Pharmazie


Opotherapie

 

1906 stellten der Franzose Paul CARNOT (1869-1957) und seine Mitarbeiterin Catherine Deflandre die Hypothese auf, dass ein humoraler Faktor die Blutbildung regele. Ihre Hypothese gründet auf Experimenten, bei denen das Blutserum von Kaninchen, die zuvor durch Aderlass anämisch gemacht wurden, nach Injektion in gesunde Kaninchen bei diesen die Anzahl roter Blutkörperchen deutlich erhöht.
"En 1906 le docteur CARNOT, professeur de thérapeutique à la Faculté de Médecine de Paris et médecin des Hôpitaux, communiquait au monde savant, en conclusion d'une série de travaux de laboratoire et d'applications pratiques, que le traitement de tous les états anémiques allait, hors d'un empirisme souvent grossier, être orienté, à son tour, dans la voie féconde de la Sérothérapie: en administrant à un organisme anémisé du sérum d'animaux mis, par saignée préalable, en pleine crise de régénération hématique, c'est-à-dire du "sérum hémopoïétique", on provoque une augmentation rapide et durable du nombre des globules rouges et de leur richesse en hémoglobine" (Werbung der Fa. ROUSSEL).

1909 griff der seit 1903 in Paris lebende Tierarzt Gaston ROUSSEL (1877-1947) aus Auxerre die Idee CARNOT's auf. Aus Kaninchen liess sich kein industrielles Produkt darstellen ! So wandte sich ROUSSEL den Pferden des Fuhrbetriebs in Pantin zu, der "Compagnie générale des Omnibus", deren medizinische Überwachung ihm oblag. An den Pferden bestätigte ROUSSEL die Beobachtung, die CARNOT an Kaninchen gemacht hatte - dass das Serum aus dem zweiten Aderlass eine besondere Wirkung gegen die Blutarmut aufwies.

Wie also dieses Wundermittel in industriellen Mengen produzieren? 1920 begründete ROUSSEL, zusammen mit den Kollegen A. Caldairon und A. Lindeboom das "Seruminstitut", dessen Stallungen (1920 nur 100, 1926 an die 1.000 Pferde) ausserhalb von Paris verlegt wurden, in die Gemeinde Romainville.

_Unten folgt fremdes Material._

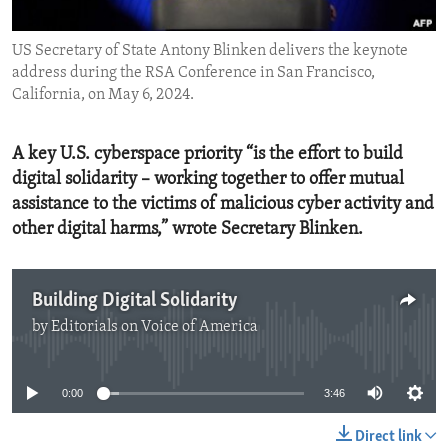
ENVIRONMENT AND HEALTH
US Secretary of State Antony Blinken delivers the keynote
IDEALS AND INSTITUTIONS
address during the RSA Conference in San Francisco,
California, on May 6, 2024.
A key U.S. cyberspace priority “is the effort to build
digital solidarity – working together to offer mutual
assistance to the victims of malicious cyber activity and
other digital harms,” wrote Secretary Blinken.
Building Digital Solidarity
by
Editorials on Voice of America
No media source currently available
0:00
3:46
Direct link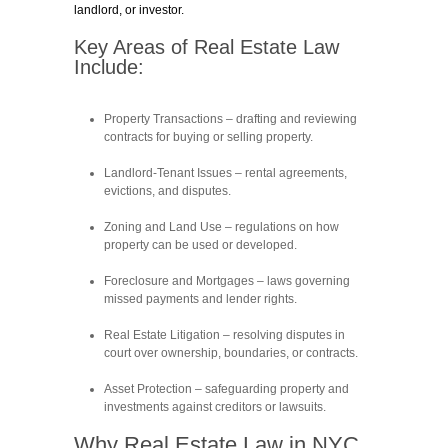
landlord, or investor.
Key Areas of Real Estate Law
Include:
Property Transactions
– drafting and reviewing
contracts for buying or selling property.
Landlord-Tenant Issues
– rental agreements,
evictions, and disputes.
Zoning and Land Use
– regulations on how
property can be used or developed.
Foreclosure and Mortgages
– laws governing
missed payments and lender rights.
Real Estate Litigation
– resolving disputes in
court over ownership, boundaries, or contracts.
Asset Protection
– safeguarding property and
investments against creditors or lawsuits.
Why Real Estate Law in NYC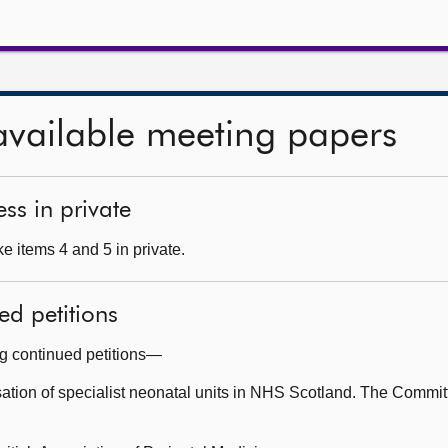
available meeting papers
ss in private
e items 4 and 5 in private.
ed petitions
ng continued petitions—
ation of specialist neonatal units in NHS Scotland. The Commit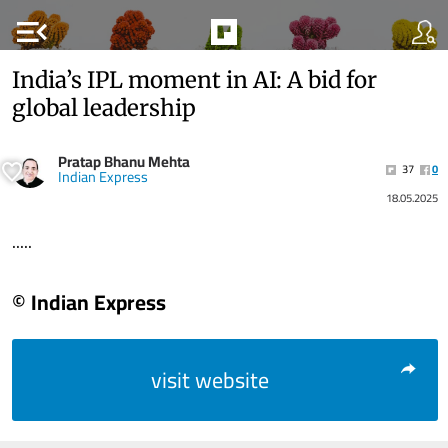
menu_open
India’s IPL moment in AI: A bid for
global leadership
Pratap Bhanu Mehta
37
0
Indian Express
18.05.2025
.....
© Indian Express
visit website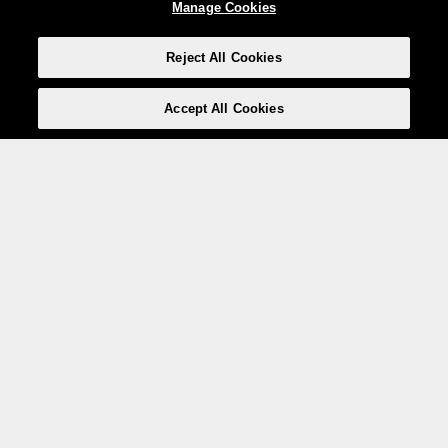
Manage Cookies
Reject All Cookies
Accept All Cookies
Weita AG, Nordring 2, 4147 Aesch BL
Tel.:
+41 (0)61 706 66 00
,
info@weita.ch
Le vostre opzioni di pagamento
Social media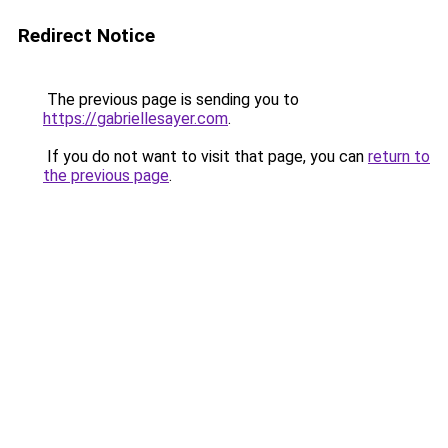
Redirect Notice
The previous page is sending you to
https://gabriellesayer.com
.
If you do not want to visit that page, you can
return to
the previous page
.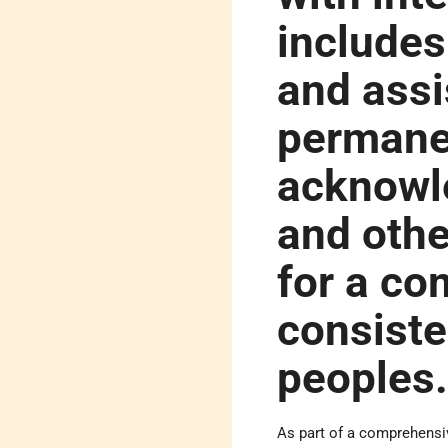
includes
and assi
permane
acknowle
and oth
for a co
consiste
peoples
As part of a comprehensiv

Bei dem Präparat "HEMOSTYL" handelt es sich nicht um die Reindarstellung eines Wirkprinzips, sondern um eine "Opothérapie sérique", eine Therapie mit einem Gesamt-Organ-präparat. Wirkprinzip des HEMOSTYL ist - aus heutiger Sicht - das in der Niere produzierte Hormon EPO - berühmt-berüchtigt als Dopingmittel.


Der Inhalt der HEMOSTYL-Ampullen konnte sowohl per os, als auch rectal, subcutan (durch einen Arzt) oder lokal verabreicht werden.

Auch als Sirop in reich genoppten Flaschen im Handel sowie in Tablettenform.

1928 wurde im gleichen Romainville die Fa. Uclaf gegründet "Usines Chimiques des Laboratoires Français", 1961 Gründung des Unternehmens ROUSSEL-Uclaf.
Ab 1968 beteiligte sich Hoechst am Firmenkapital, und sollte von nun an nicht mehr locker lassen: 1974 übernahm Hoechst die Aktienmehrheit, 1993 wurden die Betriebe Hoechst und ROUSSEL zusammengelegt (OPA !).

Siehe auch unter Werbung.
Vorgestellt werden eine Werbeschachtel (Arztmuster, 4 Amp.), eine Verkaufspackung (6 Amp) sowie eine Originalampulle aus der Werbeschachtel.

Lit.:
- Clotilde Camille Deflandre, Les applications du sérum hémopoïétique, dissertation, 1910.
- M. Hecquet, Le sérum hémopoïétique: son action dans les anémies tuberculeuses (Université de Lille), 1912.